Prof. Parker's Data Science Journey: 2019

I recently completed a data science project analyzing housing price time series data provided by Zillow.com. The goal of the project was to pick a region of the country and determine what the "5 best zip codes for investment" would be for an investment firm. I set my sights on Atlanta, Georgia, but then had to determine what characteristics constituted a "best" zip code.
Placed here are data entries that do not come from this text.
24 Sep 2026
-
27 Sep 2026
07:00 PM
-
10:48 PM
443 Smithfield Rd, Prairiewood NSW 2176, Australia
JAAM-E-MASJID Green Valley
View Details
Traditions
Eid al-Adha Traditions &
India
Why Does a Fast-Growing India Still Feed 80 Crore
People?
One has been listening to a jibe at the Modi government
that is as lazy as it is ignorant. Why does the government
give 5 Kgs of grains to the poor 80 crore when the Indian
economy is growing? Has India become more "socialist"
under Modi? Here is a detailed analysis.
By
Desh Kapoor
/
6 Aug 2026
I ultimately decided that an ideal zip code for investment would be one that is highly predictable (low price volatility) and offers a relatively high return on investment (ROI).

First, several libraries and packages need to be imported to Python:

#for math and data structure
import pandas as pd
import numpy as np
from sklearn.metrics import mean_squared_error
#for modeling
from statsmodels.tsa.statespace.sarimax import SARIMAX
from statsmodels.tsa.seasonal import seasonal_decompose as sd
import itertools
#for visualizations
import matplotlib.pyplot as plt
%matplotlib inline
import seaborn as sns
sns.set_style('darkgrid')

Limiting Scope

After pre-processing and paring down the Zillow data set to only Atlanta, I made initial plots of the time series for each zip code.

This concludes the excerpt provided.